Faillerin yakalanmasında özellikle MOBESE sistemi ile vatandaşların iş yerlerine ve oturdukları evlerinin etrafına kurdukları kameralardan yararlandıklarına vurgu yapan Cerrah, İstanbullulara işyerlerinde ve yaşadıkları bölgelerde kamera kullanmaya devam etmeleri çağrısında bulundu.

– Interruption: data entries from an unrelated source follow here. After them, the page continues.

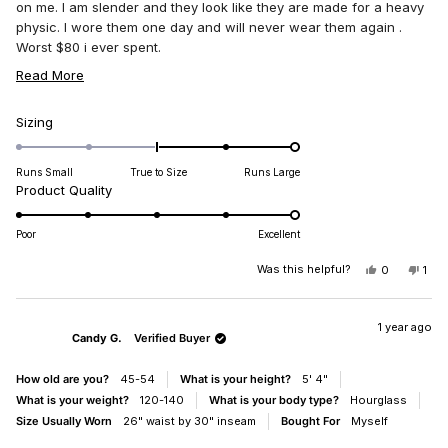
stars
on me. I am slender and they look like they are made for a heavy
physic. I wore them one day and will never wear them again .
Worst $80 i ever spent.
Cheri Jarrett
READ
Read More
MORE
ABOUT
Rated
Sizing
2.0
THIS
on
REVIEW
Runs Small
True to Size
Runs Large
a
Rated
Product Quality
scale
5.0
of
on
Poor
Excellent
minus
a
2
scale
Was this helpful?
YES,
NO,
0
1
to
THIS
PEOPLE
THI
PE
of
REVIEW
VOTED
REV
VO
2
1
FROM
YES
FR
NO
CHERI
CHE
1 year ago
to
Candy G.
Verified Buyer
J.
J.
5
WAS
WA
HELPFUL.
NO
How old are you?
45-54
What is your height?
5' 4"
HEL
What is your weight?
120-140
What is your body type?
Hourglass
Size Usually Worn
26" waist by 30" inseam
Bought For
Myself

İSTANBULLULARA “KAMERA KULLANIN” ÇAĞRISI

Cerrah, “İstanbul halkı, işyerleri olanlar, evlerinin, sokaklarının güvenliğini isteyenler lütfen bize yardımcı olsunlar ve mutlaka iş yerlerine kamera takmaya devam etsinler. Çünkü İstanbul'un nüfusu gün geçtikçe artıyor ve her yerde, her sokakta bir polisin bulunması mümkün değil. Ama her sokakta bir kamera polisin gözüdür, kulağıdır, olayların açığa çıkmasına yardımcı olacak birer araç durumundadır” diye konuştu.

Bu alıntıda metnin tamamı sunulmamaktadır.